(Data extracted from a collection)
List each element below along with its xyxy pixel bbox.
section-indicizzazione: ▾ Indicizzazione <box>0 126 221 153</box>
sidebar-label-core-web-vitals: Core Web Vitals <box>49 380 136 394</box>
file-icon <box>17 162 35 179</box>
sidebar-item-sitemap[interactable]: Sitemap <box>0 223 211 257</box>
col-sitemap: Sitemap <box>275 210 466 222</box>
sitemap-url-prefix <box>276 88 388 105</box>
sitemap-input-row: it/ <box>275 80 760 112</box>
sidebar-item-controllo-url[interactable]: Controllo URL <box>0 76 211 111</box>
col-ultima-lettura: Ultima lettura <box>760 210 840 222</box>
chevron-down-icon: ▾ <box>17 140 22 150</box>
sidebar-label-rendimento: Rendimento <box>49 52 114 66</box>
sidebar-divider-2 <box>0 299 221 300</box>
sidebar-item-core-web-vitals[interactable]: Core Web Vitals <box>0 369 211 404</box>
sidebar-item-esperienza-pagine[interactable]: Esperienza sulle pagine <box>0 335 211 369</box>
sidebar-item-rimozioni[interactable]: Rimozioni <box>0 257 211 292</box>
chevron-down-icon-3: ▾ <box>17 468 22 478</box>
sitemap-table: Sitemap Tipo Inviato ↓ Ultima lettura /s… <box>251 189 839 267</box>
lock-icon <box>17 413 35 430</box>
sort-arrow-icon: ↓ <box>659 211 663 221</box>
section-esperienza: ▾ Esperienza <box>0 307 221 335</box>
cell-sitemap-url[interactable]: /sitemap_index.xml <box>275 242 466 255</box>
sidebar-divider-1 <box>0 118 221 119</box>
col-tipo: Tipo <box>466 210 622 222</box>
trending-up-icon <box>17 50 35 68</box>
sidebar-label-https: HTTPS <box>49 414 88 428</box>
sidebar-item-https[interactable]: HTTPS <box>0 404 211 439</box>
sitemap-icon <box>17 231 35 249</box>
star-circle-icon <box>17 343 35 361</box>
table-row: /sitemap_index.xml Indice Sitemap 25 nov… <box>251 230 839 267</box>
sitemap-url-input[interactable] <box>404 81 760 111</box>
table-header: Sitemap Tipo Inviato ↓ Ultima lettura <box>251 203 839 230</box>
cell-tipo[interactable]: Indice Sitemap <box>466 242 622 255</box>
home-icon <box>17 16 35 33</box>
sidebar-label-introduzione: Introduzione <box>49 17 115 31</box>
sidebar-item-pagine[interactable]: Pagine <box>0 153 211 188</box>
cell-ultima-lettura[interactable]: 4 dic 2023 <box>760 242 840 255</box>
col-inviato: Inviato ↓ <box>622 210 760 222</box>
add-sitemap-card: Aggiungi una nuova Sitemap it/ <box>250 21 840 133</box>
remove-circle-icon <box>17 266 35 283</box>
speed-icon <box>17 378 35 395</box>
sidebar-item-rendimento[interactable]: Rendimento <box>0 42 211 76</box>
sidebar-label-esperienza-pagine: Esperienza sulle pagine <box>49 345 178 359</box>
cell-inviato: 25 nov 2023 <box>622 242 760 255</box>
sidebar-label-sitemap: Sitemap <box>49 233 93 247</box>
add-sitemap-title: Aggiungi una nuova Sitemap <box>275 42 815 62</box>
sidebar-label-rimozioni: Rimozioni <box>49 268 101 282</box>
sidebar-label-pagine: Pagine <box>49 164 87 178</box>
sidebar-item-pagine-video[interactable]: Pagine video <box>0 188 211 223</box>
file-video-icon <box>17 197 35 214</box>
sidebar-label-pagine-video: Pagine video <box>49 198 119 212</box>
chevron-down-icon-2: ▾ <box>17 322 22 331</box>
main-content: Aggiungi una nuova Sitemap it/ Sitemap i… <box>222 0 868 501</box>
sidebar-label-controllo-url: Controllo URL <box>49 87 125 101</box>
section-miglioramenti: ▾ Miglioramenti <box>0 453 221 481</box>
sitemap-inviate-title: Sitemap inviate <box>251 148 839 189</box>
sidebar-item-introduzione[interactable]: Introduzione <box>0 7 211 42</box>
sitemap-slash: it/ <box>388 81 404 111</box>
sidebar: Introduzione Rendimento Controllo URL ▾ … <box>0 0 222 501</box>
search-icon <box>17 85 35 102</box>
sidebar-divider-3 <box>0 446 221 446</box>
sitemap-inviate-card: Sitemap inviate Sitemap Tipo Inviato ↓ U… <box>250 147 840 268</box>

ABOUT THIS TASK: Scan the entries for the word "chevron". Report each line that has it.

EXERCISE RESPONSE:
chevron-down-icon: ▾ <box>17 140 22 150</box>
chevron-down-icon-3: ▾ <box>17 468 22 478</box>
chevron-down-icon-2: ▾ <box>17 322 22 331</box>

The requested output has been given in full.